A simplified implementation of withRole
is shown below - the full version can be found in our Github repository
fun Route.withRole(val role: String, build: Route.() -> Unit): Route {
// Create a child route in the route from which this function is called
val selector = AuthorizedRouteSelector("authorize ($role)")
val authorizedRoute = createChild(selector)
// Add our authorization phase and interceptor to this route
val feature = application.feature(RoleBasedAuthorization)
feature.interceptPipeline(authorizedRoute, role)
// Proceed with building child routes and return
authorizedRoute.build()
return authorizedRoute
}
First, we create a child Route
in the parent from which we are called. This will be the route that will contain our authorization interceptors. (Attached to each route is a selector, which is used when matching a request to possible routes.)
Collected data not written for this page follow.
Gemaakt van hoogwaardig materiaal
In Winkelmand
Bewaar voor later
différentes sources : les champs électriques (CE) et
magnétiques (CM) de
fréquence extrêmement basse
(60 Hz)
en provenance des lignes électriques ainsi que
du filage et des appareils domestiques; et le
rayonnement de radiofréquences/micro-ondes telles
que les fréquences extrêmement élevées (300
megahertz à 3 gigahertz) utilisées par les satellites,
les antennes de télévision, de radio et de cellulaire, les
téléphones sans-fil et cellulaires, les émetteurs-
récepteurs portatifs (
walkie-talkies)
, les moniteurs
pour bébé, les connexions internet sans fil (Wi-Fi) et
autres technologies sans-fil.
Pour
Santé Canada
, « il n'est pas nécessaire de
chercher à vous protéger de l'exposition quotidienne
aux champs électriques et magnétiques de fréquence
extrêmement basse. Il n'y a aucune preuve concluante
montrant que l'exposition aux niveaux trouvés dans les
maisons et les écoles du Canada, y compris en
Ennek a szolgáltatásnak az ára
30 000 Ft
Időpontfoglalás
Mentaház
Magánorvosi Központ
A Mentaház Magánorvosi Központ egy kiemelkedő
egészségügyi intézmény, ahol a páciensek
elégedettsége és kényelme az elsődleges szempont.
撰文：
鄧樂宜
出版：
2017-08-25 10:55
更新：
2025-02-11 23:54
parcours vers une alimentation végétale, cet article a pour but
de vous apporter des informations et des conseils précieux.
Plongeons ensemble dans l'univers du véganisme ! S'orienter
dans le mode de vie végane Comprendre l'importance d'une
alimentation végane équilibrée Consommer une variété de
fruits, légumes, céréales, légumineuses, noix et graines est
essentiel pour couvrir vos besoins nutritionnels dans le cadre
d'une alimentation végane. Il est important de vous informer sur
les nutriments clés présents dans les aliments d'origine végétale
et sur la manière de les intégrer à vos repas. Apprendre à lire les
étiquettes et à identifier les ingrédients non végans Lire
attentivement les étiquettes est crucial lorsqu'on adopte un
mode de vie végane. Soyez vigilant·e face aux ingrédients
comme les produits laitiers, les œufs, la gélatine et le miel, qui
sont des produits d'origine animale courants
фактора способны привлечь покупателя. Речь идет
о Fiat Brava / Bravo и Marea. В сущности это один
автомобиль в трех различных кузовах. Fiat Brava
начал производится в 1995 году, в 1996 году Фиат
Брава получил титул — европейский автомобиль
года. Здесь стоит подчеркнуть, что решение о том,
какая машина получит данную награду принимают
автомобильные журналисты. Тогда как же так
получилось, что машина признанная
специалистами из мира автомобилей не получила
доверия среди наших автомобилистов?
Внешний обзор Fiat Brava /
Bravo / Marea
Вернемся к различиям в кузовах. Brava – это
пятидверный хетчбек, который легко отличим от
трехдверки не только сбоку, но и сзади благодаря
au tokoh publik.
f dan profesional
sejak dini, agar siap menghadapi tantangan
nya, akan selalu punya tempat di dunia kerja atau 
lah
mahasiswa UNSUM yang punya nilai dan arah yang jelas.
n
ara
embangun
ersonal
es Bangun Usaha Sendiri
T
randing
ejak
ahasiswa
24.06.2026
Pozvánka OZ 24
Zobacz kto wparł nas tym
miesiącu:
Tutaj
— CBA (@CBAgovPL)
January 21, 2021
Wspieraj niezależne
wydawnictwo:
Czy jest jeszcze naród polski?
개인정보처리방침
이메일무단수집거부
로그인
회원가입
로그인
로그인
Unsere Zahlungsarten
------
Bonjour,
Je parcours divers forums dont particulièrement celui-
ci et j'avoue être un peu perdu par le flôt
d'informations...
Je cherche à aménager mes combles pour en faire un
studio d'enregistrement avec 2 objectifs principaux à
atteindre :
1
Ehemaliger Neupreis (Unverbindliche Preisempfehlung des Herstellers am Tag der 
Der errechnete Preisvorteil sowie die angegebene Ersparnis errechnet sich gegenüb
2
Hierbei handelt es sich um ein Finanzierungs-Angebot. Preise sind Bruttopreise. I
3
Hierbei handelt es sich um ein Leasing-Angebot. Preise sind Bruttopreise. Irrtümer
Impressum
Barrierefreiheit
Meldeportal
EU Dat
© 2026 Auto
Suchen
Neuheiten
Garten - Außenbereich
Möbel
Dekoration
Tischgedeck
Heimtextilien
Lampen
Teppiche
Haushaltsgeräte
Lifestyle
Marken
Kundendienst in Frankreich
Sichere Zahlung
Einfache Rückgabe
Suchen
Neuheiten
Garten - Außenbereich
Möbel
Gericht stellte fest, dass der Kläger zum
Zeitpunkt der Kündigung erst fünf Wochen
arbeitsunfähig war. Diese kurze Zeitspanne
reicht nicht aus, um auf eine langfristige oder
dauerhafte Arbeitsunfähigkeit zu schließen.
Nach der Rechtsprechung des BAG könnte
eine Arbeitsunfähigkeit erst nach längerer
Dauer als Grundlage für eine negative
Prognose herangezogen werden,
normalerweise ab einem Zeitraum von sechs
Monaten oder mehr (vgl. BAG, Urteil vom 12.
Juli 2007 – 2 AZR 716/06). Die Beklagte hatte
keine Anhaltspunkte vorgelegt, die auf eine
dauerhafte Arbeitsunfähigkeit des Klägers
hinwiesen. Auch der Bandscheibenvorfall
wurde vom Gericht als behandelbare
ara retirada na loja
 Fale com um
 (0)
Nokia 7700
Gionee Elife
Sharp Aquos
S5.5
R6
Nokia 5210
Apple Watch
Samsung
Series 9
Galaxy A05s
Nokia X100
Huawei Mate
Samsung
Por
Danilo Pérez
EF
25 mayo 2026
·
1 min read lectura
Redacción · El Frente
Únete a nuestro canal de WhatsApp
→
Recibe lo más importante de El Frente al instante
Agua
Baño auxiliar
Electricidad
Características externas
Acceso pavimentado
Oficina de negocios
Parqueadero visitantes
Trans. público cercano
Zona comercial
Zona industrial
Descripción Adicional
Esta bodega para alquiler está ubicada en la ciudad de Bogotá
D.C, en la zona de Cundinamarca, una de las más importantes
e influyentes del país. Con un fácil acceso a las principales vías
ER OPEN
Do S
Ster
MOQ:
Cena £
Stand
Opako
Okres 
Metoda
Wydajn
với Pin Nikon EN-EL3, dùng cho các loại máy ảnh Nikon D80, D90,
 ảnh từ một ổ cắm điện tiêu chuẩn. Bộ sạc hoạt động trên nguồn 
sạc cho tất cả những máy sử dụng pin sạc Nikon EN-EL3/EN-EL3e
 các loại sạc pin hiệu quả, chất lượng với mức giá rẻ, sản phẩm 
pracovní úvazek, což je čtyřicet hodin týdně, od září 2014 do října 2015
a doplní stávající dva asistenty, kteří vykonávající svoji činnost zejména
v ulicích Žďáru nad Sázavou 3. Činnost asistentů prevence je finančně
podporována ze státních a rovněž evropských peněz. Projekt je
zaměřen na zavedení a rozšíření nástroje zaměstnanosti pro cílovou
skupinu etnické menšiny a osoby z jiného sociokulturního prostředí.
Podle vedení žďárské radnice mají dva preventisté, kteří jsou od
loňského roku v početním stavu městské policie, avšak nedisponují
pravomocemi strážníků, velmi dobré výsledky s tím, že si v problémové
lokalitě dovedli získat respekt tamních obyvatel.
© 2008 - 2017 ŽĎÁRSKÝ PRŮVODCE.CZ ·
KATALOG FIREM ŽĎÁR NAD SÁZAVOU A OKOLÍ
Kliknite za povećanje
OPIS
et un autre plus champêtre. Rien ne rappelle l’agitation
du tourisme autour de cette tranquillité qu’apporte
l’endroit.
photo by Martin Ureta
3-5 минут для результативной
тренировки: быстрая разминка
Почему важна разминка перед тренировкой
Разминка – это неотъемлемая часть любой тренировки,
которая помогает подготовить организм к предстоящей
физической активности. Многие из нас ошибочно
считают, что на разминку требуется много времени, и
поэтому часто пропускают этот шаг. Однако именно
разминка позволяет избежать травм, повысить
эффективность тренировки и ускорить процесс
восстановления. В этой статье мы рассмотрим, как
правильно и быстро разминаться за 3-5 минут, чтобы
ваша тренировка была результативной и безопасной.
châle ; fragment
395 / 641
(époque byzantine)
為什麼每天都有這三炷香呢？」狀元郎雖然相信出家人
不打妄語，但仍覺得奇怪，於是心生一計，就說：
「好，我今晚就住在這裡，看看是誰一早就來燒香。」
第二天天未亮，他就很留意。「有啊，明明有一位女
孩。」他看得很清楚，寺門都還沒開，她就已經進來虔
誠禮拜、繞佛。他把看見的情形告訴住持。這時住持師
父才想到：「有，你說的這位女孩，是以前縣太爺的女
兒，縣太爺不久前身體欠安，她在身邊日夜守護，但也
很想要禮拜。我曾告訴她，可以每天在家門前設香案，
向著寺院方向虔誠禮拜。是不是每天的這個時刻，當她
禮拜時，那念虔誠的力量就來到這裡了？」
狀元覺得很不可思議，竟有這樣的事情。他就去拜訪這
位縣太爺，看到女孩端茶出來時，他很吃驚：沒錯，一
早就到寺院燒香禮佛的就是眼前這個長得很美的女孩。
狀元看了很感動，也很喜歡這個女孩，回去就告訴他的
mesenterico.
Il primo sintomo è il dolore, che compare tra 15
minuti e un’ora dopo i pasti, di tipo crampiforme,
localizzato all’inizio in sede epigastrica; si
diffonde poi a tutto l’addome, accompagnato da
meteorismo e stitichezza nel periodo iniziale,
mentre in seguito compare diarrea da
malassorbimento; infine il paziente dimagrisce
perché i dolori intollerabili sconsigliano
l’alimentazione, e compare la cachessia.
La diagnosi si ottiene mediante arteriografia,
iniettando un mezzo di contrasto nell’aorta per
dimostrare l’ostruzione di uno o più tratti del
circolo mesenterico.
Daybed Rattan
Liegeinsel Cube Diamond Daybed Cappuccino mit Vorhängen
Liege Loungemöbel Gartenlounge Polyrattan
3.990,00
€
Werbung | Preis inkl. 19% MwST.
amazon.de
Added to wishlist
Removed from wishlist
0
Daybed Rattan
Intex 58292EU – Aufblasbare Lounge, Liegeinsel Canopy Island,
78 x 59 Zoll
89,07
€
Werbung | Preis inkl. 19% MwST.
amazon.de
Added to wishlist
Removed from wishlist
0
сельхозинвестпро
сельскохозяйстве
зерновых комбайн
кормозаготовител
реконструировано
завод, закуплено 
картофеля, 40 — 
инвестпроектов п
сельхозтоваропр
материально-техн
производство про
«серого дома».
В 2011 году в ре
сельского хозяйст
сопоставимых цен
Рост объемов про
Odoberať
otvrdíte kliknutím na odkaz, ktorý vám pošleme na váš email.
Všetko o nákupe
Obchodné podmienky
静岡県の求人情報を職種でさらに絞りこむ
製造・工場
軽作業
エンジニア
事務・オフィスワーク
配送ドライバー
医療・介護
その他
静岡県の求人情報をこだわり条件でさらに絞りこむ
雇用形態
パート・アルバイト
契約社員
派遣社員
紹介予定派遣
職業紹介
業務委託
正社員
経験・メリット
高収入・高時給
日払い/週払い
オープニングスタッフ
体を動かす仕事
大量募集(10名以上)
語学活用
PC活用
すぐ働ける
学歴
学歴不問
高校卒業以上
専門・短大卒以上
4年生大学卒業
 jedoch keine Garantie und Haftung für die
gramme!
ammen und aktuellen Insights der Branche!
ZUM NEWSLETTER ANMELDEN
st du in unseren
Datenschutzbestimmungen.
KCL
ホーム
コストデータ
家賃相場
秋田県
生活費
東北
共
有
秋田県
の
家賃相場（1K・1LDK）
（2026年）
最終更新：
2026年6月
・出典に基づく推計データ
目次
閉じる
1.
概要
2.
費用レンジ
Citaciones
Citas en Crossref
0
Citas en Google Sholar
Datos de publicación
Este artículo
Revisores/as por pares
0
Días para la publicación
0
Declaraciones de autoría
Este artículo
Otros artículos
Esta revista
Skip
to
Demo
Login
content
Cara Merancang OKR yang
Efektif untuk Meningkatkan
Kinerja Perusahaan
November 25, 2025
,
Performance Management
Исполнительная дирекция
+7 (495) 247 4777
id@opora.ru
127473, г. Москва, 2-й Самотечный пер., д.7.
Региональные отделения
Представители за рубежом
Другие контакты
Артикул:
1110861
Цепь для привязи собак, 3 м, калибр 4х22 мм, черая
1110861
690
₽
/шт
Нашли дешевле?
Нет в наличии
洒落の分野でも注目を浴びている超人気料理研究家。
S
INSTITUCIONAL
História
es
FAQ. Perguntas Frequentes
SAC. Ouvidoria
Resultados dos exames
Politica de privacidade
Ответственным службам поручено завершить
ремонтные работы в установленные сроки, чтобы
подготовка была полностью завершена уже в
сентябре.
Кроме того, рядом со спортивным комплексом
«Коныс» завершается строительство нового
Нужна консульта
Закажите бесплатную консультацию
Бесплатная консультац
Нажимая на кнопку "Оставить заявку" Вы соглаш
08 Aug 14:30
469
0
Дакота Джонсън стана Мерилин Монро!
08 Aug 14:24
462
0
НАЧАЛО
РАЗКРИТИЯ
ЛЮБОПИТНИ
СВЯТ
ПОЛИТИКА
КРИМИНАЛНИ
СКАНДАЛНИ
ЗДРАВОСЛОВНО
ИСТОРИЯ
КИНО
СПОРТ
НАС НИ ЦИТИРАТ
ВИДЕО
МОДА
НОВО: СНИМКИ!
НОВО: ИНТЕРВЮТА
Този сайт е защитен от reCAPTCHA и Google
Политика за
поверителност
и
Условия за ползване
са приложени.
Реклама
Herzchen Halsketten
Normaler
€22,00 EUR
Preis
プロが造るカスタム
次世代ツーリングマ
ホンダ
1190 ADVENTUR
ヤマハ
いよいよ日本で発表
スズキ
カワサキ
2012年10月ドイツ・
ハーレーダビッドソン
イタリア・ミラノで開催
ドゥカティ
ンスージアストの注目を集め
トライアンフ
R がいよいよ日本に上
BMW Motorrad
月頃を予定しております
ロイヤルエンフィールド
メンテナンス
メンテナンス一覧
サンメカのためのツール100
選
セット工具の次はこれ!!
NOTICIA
Then we add the actual phases and interceptors, using Ktor's feature mechanism that we will discuss more below.
And finally, we proceed with building the rest of the routing tree by invoking the supplied build
function on our newly constructed route.
So, what do these lines actually do?
val feature = application.feature(RoleBasedAuthorization)
feature.interceptPipeline(authorizedRoute, role)
Let's look at interceptPipeline
first, then discuss the how and why of the feature itself. (Just as before, this is a simplified version of what's on Github.)
fun interceptPipeline(pipeline: ApplicationCallPipeline, role: String) {
pipeline.insertPhaseAfter(Features, ChallengePhase)
pipeline.insertPhaseAfter(ChallengePhase, AuthorizationPhase)
pipeline.intercept(AuthorizationPhase) {
val principal = call.authentication.principal<Principal>()
?: throw AuthorizationException("Missing principal")
val roles = getRoles(principal)
if (!roles.contains(role)) {
throw AuthorizationException("Principal lacks required role ${role}")
}
}
}
Here we set up our AuthorizationPhase
, making sure it comes after the ChallengePhase
as defined by the authentication feature. Then we add an interceptor to the AuthorizationPhase
that does a simple role check and throws an exception if the current user does not posess the required role. If the principal does have the required role we just return from the interceptor function, and Ktor will proceed down the pipeline as normal.
The only piece of the puzzle left is the getRoles
function we call to get the roles belonging to the current principal. Where does that come from? How do we know how and where to get these roles?
The answer is that that depends very much on the specifics of the application and its chosen implementation of the Principal
marker interface. We therefore have made the implementation of getRoles
a configuration item, attached to our RoleBasedAuthorization
feature.
Setting up a feature requires a bit of boilerplate which isn't very interesting - check the Github repository if you want to see how that works. The essential bit is that it defines a configuration point
var getRoles: (Principal) -> Set<String> = { emptySet() }
which can be overriden when installing the feature in your application. In our example above, we modeled the principal as:
data class UserSession(
val name: String,
val roles: Set<String> = emptySet()
) : Principal
So our getRoles
implementation then becomes a basic property lookup:
install(RoleBasedAuthorization) {
getRoles {
(it as UserSession).roles
}
}
As mentioned before, accompanying this blog post is a Github repository that contains the full source code of a working demo application. I encourage you to check it out and play with it in the debugger to get a feel for how the different parts interact.
Implementing role-based authorization in Ktor has been an interesting deep-dive into some of the internal workings of Ktor. My starting point and main inspiration was this Medium post, which provided sufficient pointers into the Ktor source code for further study. I did miss some more explanation of Ktor's design, and a working example to see how all the different parts interact - I hope this blog and demo will be of use to others.